This week I posted the last of the Johnson solids on my website. To commemorate this landmark event, I created a family portrait of the Johnson solids:

(High resolution version available from the
Johnson solids page. Enjoy!!!)
This image actually shows 97 rather than 92 solids, because the 5 chiral Johnson solids are paired with their respective mirror-images.

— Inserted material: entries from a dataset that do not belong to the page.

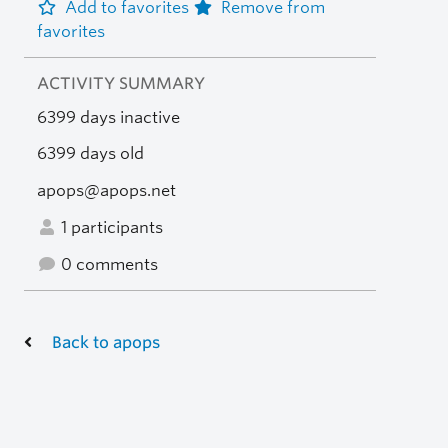
Add to favorites
Remove from
favorites
ACTIVITY SUMMARY
6399 days inactive
6399 days old
apops@apops.net
1 participants
0 comments
Back to apops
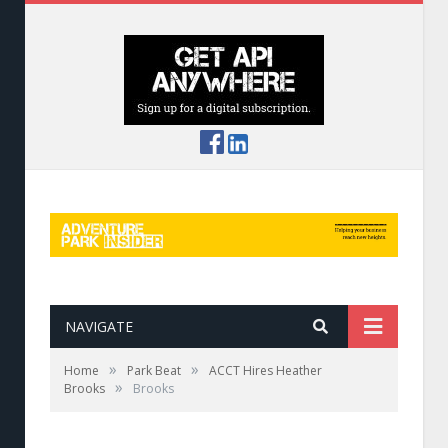
NAVIGATE
»
»
Home
Park Beat
ACCT Hires Heather
»
Brooks
Brooks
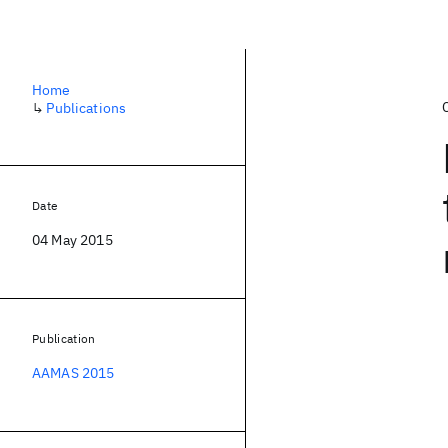
Home
↳
Publications
Date
04 May 2015
Publication
AAMAS 2015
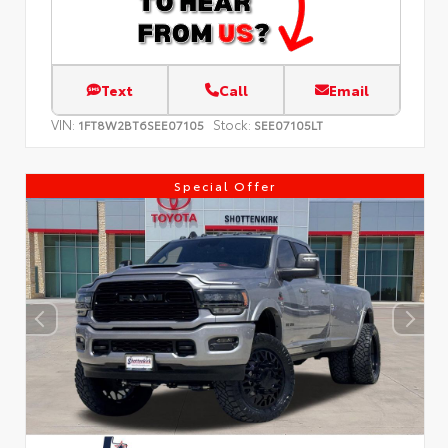
Text
Call
Email
VIN:
Stock:
1FT8W2BT6SEE07105
SEE07105LT
Special Offer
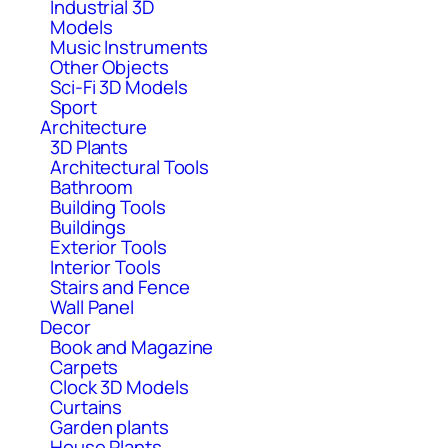
Industrial 3D
Models
Music Instruments
Other Objects
Sci-Fi 3D Models
Sport
Architecture
3D Plants
Architectural Tools
Bathroom
Building Tools
Buildings
Exterior Tools
Interior Tools
Stairs and Fence
Wall Panel
Decor
Book and Magazine
Carpets
Clock 3D Models
Curtains
Garden plants
House Plants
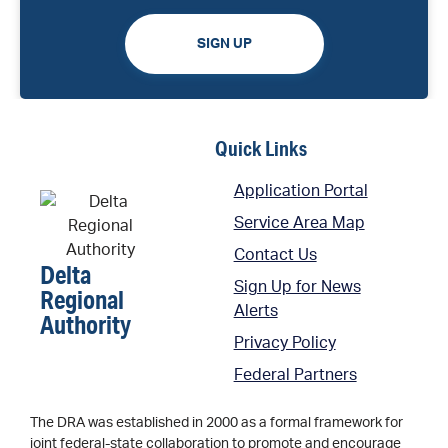
SIGN UP
Quick Links
Application Portal
Service Area Map
Contact Us
Delta
Sign Up for News
Regional
Alerts
Authority
Privacy Policy
Federal Partners
The DRA was established in 2000 as a formal framework for
joint federal-state collaboration to promote and encourage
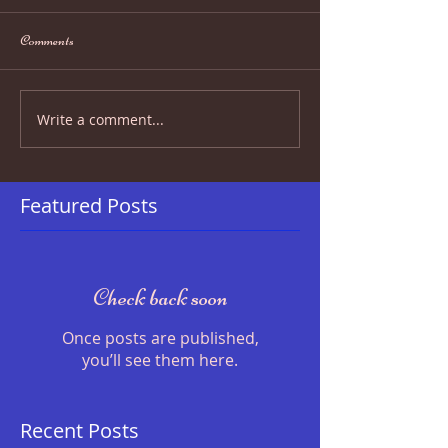
Comments
Write a comment...
Featured Posts
Check back soon
Once posts are published,
you’ll see them here.
Recent Posts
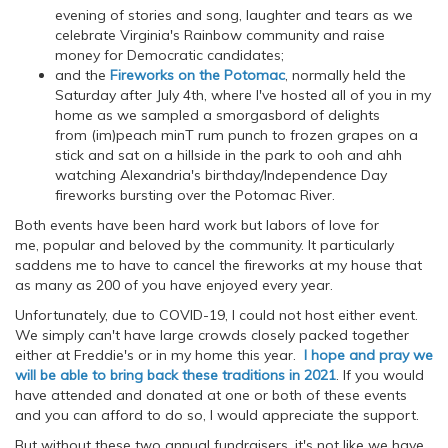
evening of stories and song, laughter and tears as we
celebrate Virginia's Rainbow community and raise
money for Democratic candidates;
and the
Fireworks on the Potomac
, normally held the
Saturday after July 4th, where I've hosted all of you in my
home as we sampled a smorgasbord of delights
from (im)peach minT rum punch to frozen grapes on a
stick and sat on a hillside in the park to ooh and ahh
watching Alexandria's birthday/Independence Day
fireworks bursting over the Potomac River.
Both events have been hard work but labors of love for
me, popular and beloved by the community. It particularly
saddens me to have to cancel the fireworks at my house that
as many as 200 of you have enjoyed every year.
Unfortunately, due to COVID-19, I could not host either event.
We simply can't have large crowds closely packed together
either at Freddie's or in my home this year.
I hope and pray we
will be able to bring back these traditions in 2021
. If you would
have attended and donated at one or both of these events
and you can afford to do so, I would appreciate the support.
But without these two annual fundraisers, it's not like we have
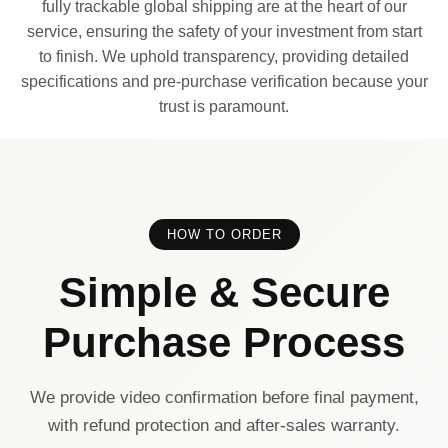
fully trackable global shipping are at the heart of our
service, ensuring the safety of your investment from start
to finish. We uphold transparency, providing detailed
specifications and pre-purchase verification because your
trust is paramount.
HOW TO ORDER
Simple & Secure
Purchase Process
We provide video confirmation before final payment,
with refund protection and after-sales warranty.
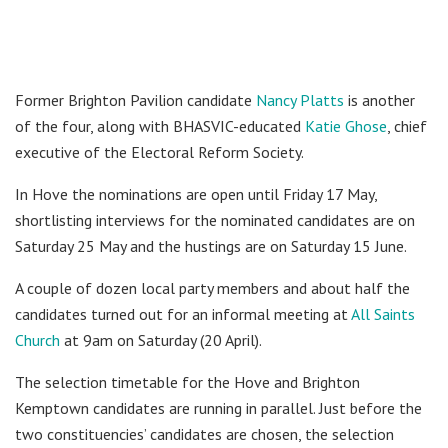
Former Brighton Pavilion candidate
Nancy Platts
is another
of the four, along with BHASVIC-educated
Katie Ghose
, chief
executive of the Electoral Reform Society.
In Hove the nominations are open until Friday 17 May,
shortlisting interviews for the nominated candidates are on
Saturday 25 May and the hustings are on Saturday 15 June.
A couple of dozen local party members and about half the
candidates turned out for an informal meeting at
All Saints
Church
at 9am on Saturday (20 April).
The selection timetable for the Hove and Brighton
Kemptown candidates are running in parallel. Just before the
two constituencies’ candidates are chosen, the selection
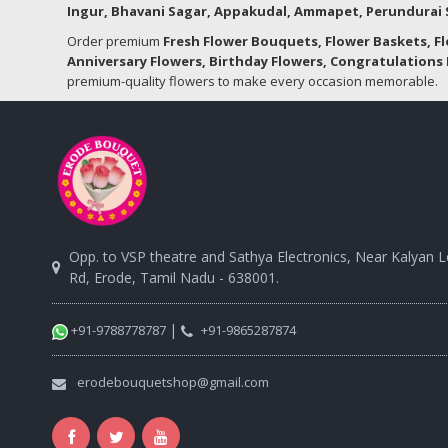
Ingur, Bhavani Sagar, Appakudal, Ammapet, Perundurai S
Order premium
Fresh Flower Bouquets, Flower Baskets, F
Anniversary Flowers, Birthday Flowers, Congratulations 
premium-quality flowers to make every occasion memorable.
Opp. to VSP theatre and Sathya Electronics, Near Kalyan 
Rd, Erode, Tamil Nadu - 638001.
|
+91-9788778787
+91-9865287874
erodebouquetshop@gmail.com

This particular layout has some very neat coincidences:
I didn't want to relegate the crown jewels to the far back of the image, since they are among the most interesting and unique of the Johnson solids; so I decided to put them in the front. There are 9 of them, and following them are the 6 basic prismatic solids (the pyramids and cupolae). So this suggests the breakdown 4+5 followed by 6, thus leading to the truncated triangular arrangement you see above. Since 4 + 5 + 6 + ... is just the difference of two triangular numbers, in particular T(n) - T(3), and it so happens that T(14) - T(3) = 99, that means the first 10 rows can follow the formation of T(13) - T(3) = 85, then the last row can repeat the 3rd last row of 12 elements, thus maintaining the hexagonal packing and forming a truncated triangular boundary.
And it just so happens that since the crown jewels were moved to the front, the last row of 12 solids exactly coincided with the modifications of the rhombicosidodecahedron -- they all fit in exactly one row.
This triangular layout is also a nice layout for the perspective projection of the camera, so that everything fits nicely in the 3D scene.
Another coincidence is that J26, the gyrobifastigium, appears more-or-less in the center of the layout, being the unique digonal cupola derivative counted among the Johnson solids.
Originally, I had only 92 solids in the layout, but that led to an ugly last row. Adding in the 5 enantiomers of J44-J48 pushed the total up to 97, exactly T(3)+2 short of T(15)=105, thus allowing for the present nice, symmetrical layout.
P.S., I've derived / found from published papers exact algebraic coordinates for all of the Johnson solids, from which arbitrary-precision coordinate values may be obtained. They are posted on the respective Johnson solid's page on my website, so if you ever have a research project that required exact coordinates for the Johnson solids, now you know where to find them.